America’s fight against opioid addiction is coming to Henry County – and it will be a “group” effort.
Thursday, members of the New Castle-Henry County Economic Development Corp. Board learned about a new, innovative treatment center slated to open here in November called “Groups.” The facility, located in the Castle Pointe Plaza, is slated to open Nov. 5.
Joe Henry, the Central Indiana regional manager for the company, was guest speaker for the EDC’s October meeting and said the company concept had a proven track record of success.
Henry said Groups provides affordable and effective treatment for opioid addiction through weekly group therapy with licensed counselors and Suboxone medication prescribed by waivered physicians.
Founded four years ago in New Hampshire by doctors from Dartmouth-Hitchcock Medical Center who “wanted to meet the opioid epidemic head on,” the company has grown to 52 offices in six states, with 400 groups meeting each week.
Henry said if someone addicted to opioids gives this program six months of dedicated effort, the results can be life-changing. Statistics provided by the company show after six months, 95 percent of patients are attending counseling sessions every week and that 85 percent of them are totally abstinent from opiates.
Henry said Suboxone doses were carefully monitored.
“Suboxone is capped at no more than 16 mg per day,” Henry said. “We try to keep everything evidence-based. It is proven there is no benefit above 16 milligrams – no therapeutic benefit, no benefit for cravings. We will go up to 24 mg per day for a pregnant woman.”
Henry said the company wanted to come here because of what they were seeing in a neighboring clinic.
“We know from operating in Connersville that we had some folks coming down from this area to seek treatment there,” Henry said. “Connersville has been one of the biggest offices in our company for the last two years. We’ve seen enough evidence to support a need here as well.”

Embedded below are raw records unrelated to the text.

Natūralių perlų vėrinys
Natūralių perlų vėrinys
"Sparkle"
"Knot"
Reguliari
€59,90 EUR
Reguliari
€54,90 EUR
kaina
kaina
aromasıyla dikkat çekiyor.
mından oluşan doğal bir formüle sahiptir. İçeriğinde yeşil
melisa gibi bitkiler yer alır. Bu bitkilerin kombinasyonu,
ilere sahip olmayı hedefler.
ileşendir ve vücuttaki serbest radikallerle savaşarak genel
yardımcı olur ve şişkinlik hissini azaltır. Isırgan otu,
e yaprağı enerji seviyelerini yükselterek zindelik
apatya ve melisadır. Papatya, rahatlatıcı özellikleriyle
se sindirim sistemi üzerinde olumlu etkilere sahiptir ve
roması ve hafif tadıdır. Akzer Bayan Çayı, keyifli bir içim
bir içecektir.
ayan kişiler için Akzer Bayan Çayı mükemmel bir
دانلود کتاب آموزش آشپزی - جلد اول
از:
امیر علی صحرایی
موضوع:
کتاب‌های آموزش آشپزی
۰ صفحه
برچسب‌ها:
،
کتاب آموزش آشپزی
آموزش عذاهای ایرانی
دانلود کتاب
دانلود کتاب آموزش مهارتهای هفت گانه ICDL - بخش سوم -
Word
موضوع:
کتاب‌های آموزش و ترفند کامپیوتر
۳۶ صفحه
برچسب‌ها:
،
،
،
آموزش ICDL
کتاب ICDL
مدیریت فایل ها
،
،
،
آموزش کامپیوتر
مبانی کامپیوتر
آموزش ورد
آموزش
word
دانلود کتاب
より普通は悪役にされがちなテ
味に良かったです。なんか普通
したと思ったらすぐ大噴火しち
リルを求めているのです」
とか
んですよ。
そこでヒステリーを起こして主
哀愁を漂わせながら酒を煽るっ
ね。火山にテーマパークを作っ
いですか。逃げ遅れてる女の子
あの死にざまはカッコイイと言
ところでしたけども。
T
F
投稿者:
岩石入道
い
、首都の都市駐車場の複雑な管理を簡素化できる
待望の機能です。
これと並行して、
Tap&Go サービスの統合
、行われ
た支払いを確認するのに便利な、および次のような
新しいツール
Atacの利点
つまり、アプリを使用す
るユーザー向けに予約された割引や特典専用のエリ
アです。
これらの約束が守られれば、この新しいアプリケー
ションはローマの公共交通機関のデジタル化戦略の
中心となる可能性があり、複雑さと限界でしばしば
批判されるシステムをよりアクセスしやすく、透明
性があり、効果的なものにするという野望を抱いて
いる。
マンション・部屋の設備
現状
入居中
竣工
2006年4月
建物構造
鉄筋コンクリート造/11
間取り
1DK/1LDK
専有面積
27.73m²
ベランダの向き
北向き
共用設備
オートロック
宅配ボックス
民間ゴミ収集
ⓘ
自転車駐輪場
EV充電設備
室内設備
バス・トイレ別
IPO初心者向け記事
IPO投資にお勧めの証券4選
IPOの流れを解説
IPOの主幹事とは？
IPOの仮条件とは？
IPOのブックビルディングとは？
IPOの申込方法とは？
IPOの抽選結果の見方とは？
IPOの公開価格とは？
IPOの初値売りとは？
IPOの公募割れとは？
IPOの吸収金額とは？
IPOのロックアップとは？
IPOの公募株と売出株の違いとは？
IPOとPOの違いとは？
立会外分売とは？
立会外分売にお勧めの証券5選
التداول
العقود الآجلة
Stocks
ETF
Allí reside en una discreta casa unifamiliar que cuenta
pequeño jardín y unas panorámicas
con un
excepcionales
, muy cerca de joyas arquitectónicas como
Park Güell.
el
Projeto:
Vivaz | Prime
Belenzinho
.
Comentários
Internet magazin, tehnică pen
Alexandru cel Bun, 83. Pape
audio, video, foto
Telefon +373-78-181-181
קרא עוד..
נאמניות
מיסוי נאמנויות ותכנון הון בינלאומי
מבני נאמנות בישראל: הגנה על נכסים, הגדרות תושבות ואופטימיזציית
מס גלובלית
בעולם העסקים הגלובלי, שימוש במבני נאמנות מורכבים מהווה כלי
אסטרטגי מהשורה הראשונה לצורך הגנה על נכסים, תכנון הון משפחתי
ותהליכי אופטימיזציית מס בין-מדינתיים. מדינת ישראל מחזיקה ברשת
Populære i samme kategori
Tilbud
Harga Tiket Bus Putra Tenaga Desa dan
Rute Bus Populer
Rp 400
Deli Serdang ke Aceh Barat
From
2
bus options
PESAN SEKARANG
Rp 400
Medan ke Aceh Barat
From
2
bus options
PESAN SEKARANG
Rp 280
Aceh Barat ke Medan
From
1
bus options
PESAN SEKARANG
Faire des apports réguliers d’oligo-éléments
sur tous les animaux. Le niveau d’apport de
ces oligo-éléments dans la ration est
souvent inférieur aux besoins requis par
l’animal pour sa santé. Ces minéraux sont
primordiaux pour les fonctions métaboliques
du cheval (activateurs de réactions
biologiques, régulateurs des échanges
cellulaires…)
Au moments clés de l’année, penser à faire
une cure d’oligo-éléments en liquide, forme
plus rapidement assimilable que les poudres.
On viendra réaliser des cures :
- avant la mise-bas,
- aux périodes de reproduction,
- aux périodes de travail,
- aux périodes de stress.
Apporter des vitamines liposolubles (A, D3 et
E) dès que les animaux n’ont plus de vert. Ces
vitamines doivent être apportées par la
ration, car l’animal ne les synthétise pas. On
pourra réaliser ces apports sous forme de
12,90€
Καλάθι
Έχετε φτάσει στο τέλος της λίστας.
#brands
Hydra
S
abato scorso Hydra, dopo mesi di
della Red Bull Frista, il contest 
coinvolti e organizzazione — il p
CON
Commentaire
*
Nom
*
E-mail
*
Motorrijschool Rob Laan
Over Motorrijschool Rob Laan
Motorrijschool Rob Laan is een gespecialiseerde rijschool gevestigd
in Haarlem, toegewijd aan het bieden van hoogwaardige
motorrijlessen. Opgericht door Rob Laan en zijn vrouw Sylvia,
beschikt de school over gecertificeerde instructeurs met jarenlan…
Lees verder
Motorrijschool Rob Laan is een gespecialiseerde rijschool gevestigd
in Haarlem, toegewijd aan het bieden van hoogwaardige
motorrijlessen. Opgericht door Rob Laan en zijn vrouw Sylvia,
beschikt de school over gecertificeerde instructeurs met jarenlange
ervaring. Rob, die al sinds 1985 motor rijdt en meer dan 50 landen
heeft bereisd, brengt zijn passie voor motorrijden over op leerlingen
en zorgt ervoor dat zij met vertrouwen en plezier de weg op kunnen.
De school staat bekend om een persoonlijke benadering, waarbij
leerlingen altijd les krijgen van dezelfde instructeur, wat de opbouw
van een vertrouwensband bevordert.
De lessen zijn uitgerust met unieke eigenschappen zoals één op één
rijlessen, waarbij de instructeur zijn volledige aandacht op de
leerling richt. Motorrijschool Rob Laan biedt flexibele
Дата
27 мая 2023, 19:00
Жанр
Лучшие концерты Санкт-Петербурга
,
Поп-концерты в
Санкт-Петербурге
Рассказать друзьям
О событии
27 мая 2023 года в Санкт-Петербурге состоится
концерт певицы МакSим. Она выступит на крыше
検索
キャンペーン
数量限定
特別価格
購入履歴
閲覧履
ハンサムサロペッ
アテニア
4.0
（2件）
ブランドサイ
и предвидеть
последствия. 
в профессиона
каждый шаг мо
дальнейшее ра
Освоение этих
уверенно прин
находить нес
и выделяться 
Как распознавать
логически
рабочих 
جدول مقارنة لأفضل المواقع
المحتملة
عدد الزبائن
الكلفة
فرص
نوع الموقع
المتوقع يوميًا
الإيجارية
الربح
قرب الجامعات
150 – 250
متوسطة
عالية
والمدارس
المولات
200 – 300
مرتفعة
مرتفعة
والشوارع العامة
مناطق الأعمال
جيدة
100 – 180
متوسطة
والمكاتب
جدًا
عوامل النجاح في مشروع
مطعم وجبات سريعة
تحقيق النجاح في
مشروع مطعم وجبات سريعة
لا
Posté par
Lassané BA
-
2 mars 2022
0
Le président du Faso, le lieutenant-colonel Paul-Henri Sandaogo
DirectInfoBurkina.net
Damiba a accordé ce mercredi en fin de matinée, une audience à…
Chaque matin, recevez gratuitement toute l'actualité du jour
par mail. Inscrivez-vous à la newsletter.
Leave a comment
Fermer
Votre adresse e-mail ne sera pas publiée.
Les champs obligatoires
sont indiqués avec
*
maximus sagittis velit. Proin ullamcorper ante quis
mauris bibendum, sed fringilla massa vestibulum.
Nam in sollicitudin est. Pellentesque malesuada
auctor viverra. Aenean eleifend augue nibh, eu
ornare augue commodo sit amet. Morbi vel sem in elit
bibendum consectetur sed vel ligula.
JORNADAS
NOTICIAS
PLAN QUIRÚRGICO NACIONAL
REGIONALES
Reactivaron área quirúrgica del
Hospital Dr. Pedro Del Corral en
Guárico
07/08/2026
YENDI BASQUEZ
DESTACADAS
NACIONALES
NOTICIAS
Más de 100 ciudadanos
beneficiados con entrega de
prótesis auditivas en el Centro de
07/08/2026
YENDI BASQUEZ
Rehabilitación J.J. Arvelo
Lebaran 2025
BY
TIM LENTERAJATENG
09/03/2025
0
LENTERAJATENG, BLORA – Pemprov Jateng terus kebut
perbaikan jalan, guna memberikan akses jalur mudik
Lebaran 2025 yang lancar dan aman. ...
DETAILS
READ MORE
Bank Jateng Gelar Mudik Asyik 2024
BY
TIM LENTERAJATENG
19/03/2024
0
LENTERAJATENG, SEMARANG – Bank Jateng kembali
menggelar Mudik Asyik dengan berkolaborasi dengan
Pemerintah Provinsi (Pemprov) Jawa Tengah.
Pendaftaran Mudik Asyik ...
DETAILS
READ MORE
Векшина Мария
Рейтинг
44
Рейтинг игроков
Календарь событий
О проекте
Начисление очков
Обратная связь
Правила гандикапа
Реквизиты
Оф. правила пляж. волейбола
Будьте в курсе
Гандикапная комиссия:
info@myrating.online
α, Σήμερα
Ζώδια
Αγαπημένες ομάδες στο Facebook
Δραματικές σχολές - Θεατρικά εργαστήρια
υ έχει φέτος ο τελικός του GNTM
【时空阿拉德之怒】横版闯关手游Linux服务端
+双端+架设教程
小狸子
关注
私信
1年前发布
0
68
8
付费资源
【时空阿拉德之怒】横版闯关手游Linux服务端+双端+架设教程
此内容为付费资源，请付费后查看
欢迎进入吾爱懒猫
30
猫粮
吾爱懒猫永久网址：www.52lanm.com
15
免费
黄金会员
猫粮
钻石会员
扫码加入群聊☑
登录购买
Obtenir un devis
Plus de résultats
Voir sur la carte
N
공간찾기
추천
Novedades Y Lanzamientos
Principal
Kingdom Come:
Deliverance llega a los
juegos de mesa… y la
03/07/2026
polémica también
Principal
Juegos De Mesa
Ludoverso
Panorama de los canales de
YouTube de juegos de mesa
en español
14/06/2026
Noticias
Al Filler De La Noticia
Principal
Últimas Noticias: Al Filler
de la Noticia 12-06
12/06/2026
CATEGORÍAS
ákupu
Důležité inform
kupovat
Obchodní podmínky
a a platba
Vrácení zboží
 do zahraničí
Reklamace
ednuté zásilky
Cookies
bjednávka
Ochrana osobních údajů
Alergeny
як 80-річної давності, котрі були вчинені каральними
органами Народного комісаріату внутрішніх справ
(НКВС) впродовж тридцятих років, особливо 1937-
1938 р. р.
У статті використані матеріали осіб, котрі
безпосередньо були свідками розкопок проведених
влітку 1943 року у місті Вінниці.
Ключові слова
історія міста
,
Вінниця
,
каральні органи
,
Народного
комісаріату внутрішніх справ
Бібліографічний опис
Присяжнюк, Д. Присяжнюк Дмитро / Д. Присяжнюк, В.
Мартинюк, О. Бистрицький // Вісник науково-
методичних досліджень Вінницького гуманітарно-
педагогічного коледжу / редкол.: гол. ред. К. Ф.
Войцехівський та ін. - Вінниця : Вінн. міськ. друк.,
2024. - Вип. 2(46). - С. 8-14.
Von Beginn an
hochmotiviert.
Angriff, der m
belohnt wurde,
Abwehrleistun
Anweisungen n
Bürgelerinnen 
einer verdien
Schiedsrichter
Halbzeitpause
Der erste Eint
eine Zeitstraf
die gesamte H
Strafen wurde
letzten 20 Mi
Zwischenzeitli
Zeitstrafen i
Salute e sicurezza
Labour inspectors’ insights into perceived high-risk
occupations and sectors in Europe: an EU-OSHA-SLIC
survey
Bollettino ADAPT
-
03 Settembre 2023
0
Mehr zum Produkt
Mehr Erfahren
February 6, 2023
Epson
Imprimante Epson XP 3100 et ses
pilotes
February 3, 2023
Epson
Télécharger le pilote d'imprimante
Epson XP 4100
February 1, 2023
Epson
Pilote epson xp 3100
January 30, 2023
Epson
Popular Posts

Henry advised the Groups program is for opioid addiction only and isn’t for everyone.
“We do a lot of education when they first come to us, making sure they’ve been clean for awhile before they start our medication,” Henry said. “When they come in to see us, they need to be in withdrawal, otherwise that medication is going to make them very sick. We really want to see them be successful and we’re not doing them a good service if we say ‘oh yeah, take it right away’ and they get sick, then don’t come back.”
But Henry said if someone locally needs and qualifies for the kind of help Groups can provide, admission is much quicker than many other programs.
“Admission for a pregnant woman is usually within 24 hours,” Henry said. “Anyone else, our goal is to have them in within seven days. There’s a lot of programs where there are 60-day wait lists. When someone wants help, you’ve got a small window to get them in and get them started on a quality program. If you miss that individual, they may not come back. So we really hard to bring them in during that seven days.”
Henry said the program goal is to completely taper people off of Suboxone within 24 to 36 months. That’s done by strict adherence to rules, faithful attendance at group meetings and careful monitoring, including random pill counts.
“If they don’t have the correct number of pills or fail a drug test, they are immediately discharged from the program,” Henry said.
Once open here, Groups will take patients 18 and older on a walk-in basis as well as referral from probation or community corrections programs. Henry emphasized the company is a “for profit” business but maintained the $65 weekly charge was more than competitive.
“The amount of money they are spending currently to support their habits far exceeds the $65 per week our program costs,” he said. “What are they doing to support that habit? If we’ve got them stabilized and clean, they probably aren’t doing those things.”
Henry said he’s seen township government officials and local churches help with costs if needed.
One of the EDC members cited a report stating Indiana had 10 percent more opioid prescriptions than its entire population. Henry said 91 Americans die every day from an overdose. The company motto summed up its mission: “The only thing harder than beating opiates is doing it alone.”